Hi - I have the Balance 30 Pro (LTEA) and it is set as the first device for IP passthrough - so all VLANs and Firewall rules are set up on it. The MAX BR1 should be arriving today (unconfigured).
Currently I connect a USB directly between my Inseego hotspot and the B30 pro to act as the WAN port. The Inseego also has an Ethernet port (which seems a bit less reliable) that can be used as the WAN connection for the B30 - so no need to go USB to Ethernet that I can determine.
Right now, I have some BGP routing set-up between the B30 Pro and a Surf Soho to let the OpenVPN client (active on the Surf Soho) work. The Surf Soho will be removed from the picture in favor of the BR1.

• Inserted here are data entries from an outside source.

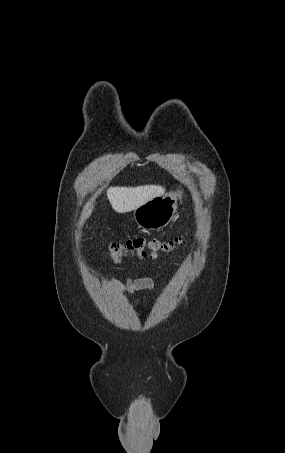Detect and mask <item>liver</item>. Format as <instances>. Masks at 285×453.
I'll use <instances>...</instances> for the list:
<instances>
[{
	"label": "liver",
	"instance_id": "liver-1",
	"mask_svg": "<svg viewBox=\"0 0 285 453\" xmlns=\"http://www.w3.org/2000/svg\"><path fill=\"white\" fill-rule=\"evenodd\" d=\"M165 188L159 185H145L137 187H110L107 190V197L112 208L118 213H127L145 204L149 200L163 195ZM92 209L86 208V216H89Z\"/></svg>",
	"mask_w": 285,
	"mask_h": 453
}]
</instances>
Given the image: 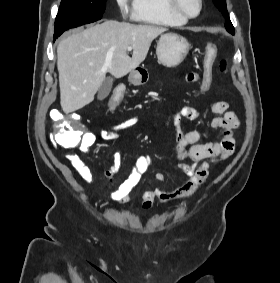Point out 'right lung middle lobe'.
<instances>
[{
  "label": "right lung middle lobe",
  "instance_id": "1",
  "mask_svg": "<svg viewBox=\"0 0 280 283\" xmlns=\"http://www.w3.org/2000/svg\"><path fill=\"white\" fill-rule=\"evenodd\" d=\"M106 0H62L55 20L54 37L65 30L102 18Z\"/></svg>",
  "mask_w": 280,
  "mask_h": 283
}]
</instances>
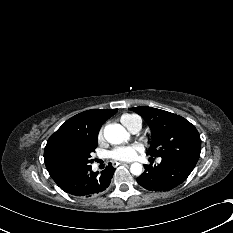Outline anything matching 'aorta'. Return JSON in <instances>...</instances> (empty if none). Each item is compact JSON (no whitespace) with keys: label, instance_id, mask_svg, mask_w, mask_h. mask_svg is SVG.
<instances>
[{"label":"aorta","instance_id":"1","mask_svg":"<svg viewBox=\"0 0 233 233\" xmlns=\"http://www.w3.org/2000/svg\"><path fill=\"white\" fill-rule=\"evenodd\" d=\"M104 137L110 144H121L127 142L130 138L129 133L120 124H109L104 128ZM143 166L135 162L130 166V172L133 175H141Z\"/></svg>","mask_w":233,"mask_h":233}]
</instances>
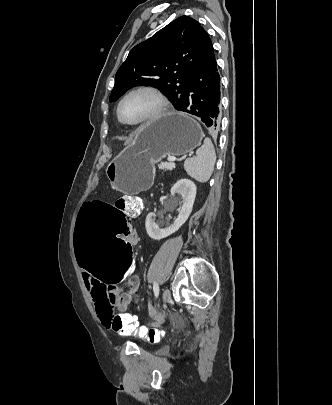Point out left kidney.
I'll list each match as a JSON object with an SVG mask.
<instances>
[{
	"mask_svg": "<svg viewBox=\"0 0 332 405\" xmlns=\"http://www.w3.org/2000/svg\"><path fill=\"white\" fill-rule=\"evenodd\" d=\"M196 185L188 179H181L171 188V194H180L182 202L179 208V215L173 224L164 228L161 226L167 225L168 221H160L155 223L156 214L151 212L147 215L145 227L147 234L154 240H160L175 233L189 218L196 197Z\"/></svg>",
	"mask_w": 332,
	"mask_h": 405,
	"instance_id": "obj_1",
	"label": "left kidney"
}]
</instances>
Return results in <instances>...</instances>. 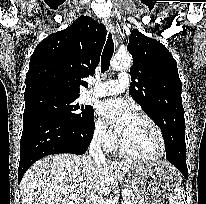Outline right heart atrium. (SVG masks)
<instances>
[{
    "label": "right heart atrium",
    "mask_w": 206,
    "mask_h": 204,
    "mask_svg": "<svg viewBox=\"0 0 206 204\" xmlns=\"http://www.w3.org/2000/svg\"><path fill=\"white\" fill-rule=\"evenodd\" d=\"M94 138L105 149L111 150L115 147L117 138L114 132L106 125V123L100 119L95 122L94 126Z\"/></svg>",
    "instance_id": "d8ad5b80"
}]
</instances>
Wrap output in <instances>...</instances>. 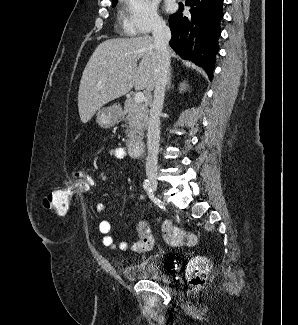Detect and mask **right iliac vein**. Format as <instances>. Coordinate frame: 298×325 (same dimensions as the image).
Listing matches in <instances>:
<instances>
[{
  "mask_svg": "<svg viewBox=\"0 0 298 325\" xmlns=\"http://www.w3.org/2000/svg\"><path fill=\"white\" fill-rule=\"evenodd\" d=\"M150 185L152 189L155 191L157 189V180L154 177H150Z\"/></svg>",
  "mask_w": 298,
  "mask_h": 325,
  "instance_id": "63e3f726",
  "label": "right iliac vein"
}]
</instances>
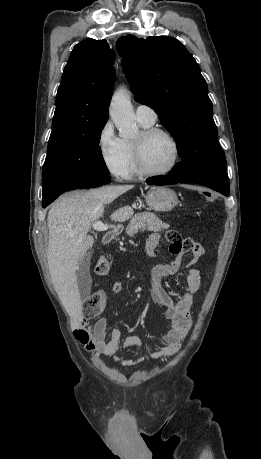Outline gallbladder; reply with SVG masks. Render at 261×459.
<instances>
[{
  "instance_id": "bac80fb5",
  "label": "gallbladder",
  "mask_w": 261,
  "mask_h": 459,
  "mask_svg": "<svg viewBox=\"0 0 261 459\" xmlns=\"http://www.w3.org/2000/svg\"><path fill=\"white\" fill-rule=\"evenodd\" d=\"M77 285L80 298L85 301L90 295L91 275H90V254L86 255L80 262L76 272Z\"/></svg>"
}]
</instances>
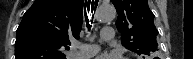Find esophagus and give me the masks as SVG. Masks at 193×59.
I'll return each mask as SVG.
<instances>
[{"label": "esophagus", "instance_id": "obj_1", "mask_svg": "<svg viewBox=\"0 0 193 59\" xmlns=\"http://www.w3.org/2000/svg\"><path fill=\"white\" fill-rule=\"evenodd\" d=\"M99 0H89V1H87V3H90V7H91V5H94V7H95V5H99Z\"/></svg>", "mask_w": 193, "mask_h": 59}]
</instances>
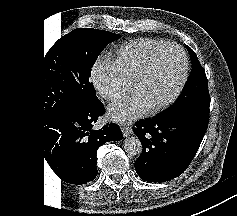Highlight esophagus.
Returning a JSON list of instances; mask_svg holds the SVG:
<instances>
[{
  "label": "esophagus",
  "mask_w": 237,
  "mask_h": 216,
  "mask_svg": "<svg viewBox=\"0 0 237 216\" xmlns=\"http://www.w3.org/2000/svg\"><path fill=\"white\" fill-rule=\"evenodd\" d=\"M122 132L124 136H127L132 133V126L129 124H124L121 126Z\"/></svg>",
  "instance_id": "34e87169"
}]
</instances>
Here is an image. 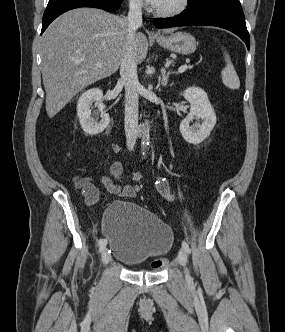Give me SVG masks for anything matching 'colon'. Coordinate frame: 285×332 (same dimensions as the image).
<instances>
[{
	"label": "colon",
	"mask_w": 285,
	"mask_h": 332,
	"mask_svg": "<svg viewBox=\"0 0 285 332\" xmlns=\"http://www.w3.org/2000/svg\"><path fill=\"white\" fill-rule=\"evenodd\" d=\"M167 263H168V260L165 259V258L158 259V260H155L153 262V267H155V268L162 267V266H164Z\"/></svg>",
	"instance_id": "obj_1"
}]
</instances>
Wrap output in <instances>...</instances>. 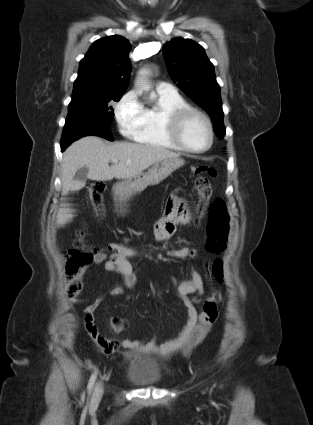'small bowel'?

From what I read above, it seems like I need to:
Connect Inseego hotspot to Max BR1 ENT LTEA (Cat6 - MAX-BR1-ENT-LTEA-W-T)
Purchase/activate OpenVPN Client on Max BR1
Configure all desired firewall access rules on Max BR1 (copied from existing B30 configuration)
Configure VLANs on Max BR1 and set up DHCP for each (copied from existing B30 configuration).
Assign the VLANs to a LAN port and set it as Trunk.
Go LAN-to-LAN between Max BR1 and B30 Pro.
Have identical VLANs on B30 Pro (except with DHCP server disabled/no DHCP).
Assign VLANs to Wireless SSIDs for 4 networks (home use, work use, guest use, IOT).
A more affordable and easier solution would be instead of the max br1, I would’ve put in a raspberry pi (much cheaper), and installed docker with an OVPN container to use as a proxy for my clients. Then all traffic would be routed through the RPI, and then tunneled through the OVPN, which would then go through the balance. The RPI would just be another client on your network, that would basically. When I had my media setup at the house that’s how I routed all media traffic. Bonus, I also ran Pi-Hole which became an internal DNS server, so it blocked ads network wide.
Well - the BR1 was a $60 ebay purchase, plus the $20 for the OVPN license - so didn’t break the bank. I mostly have it set up, but am banging my head because the streaming VLAN seems to be set up correctly, and there are no issues connecting to the network on the Roku TV, but the services themselves seem to barf when the TV is connected to the network. Probably a Roku thing … because connecting to the same network on my laptop and accessing the streaming services works fine (and yes, I’ve uninstalled reinstalled the services, flushed the roku “cache”, signed-out and in of various accounts, etc).
On the Peplink, I just have it set so that anything connected to the IOT VLAN is funneled out the OPVPN network (and no other firewall rules). Not sure that I’m missing anything, because as I said - seems to work fine on my laptop.
I do have the IOT set with inter-VLAN routing disabled. Not sure if that makes a difference, but I thought the whole point was to isolate that network.
That’s pretty awesome… I used an openvpn container. Highly recommend looking at using Docker. Makes management a little easier. Plus you can backup the container, in case something screws up, or if you need to rebuild, it’s a bit quicker. Good luck!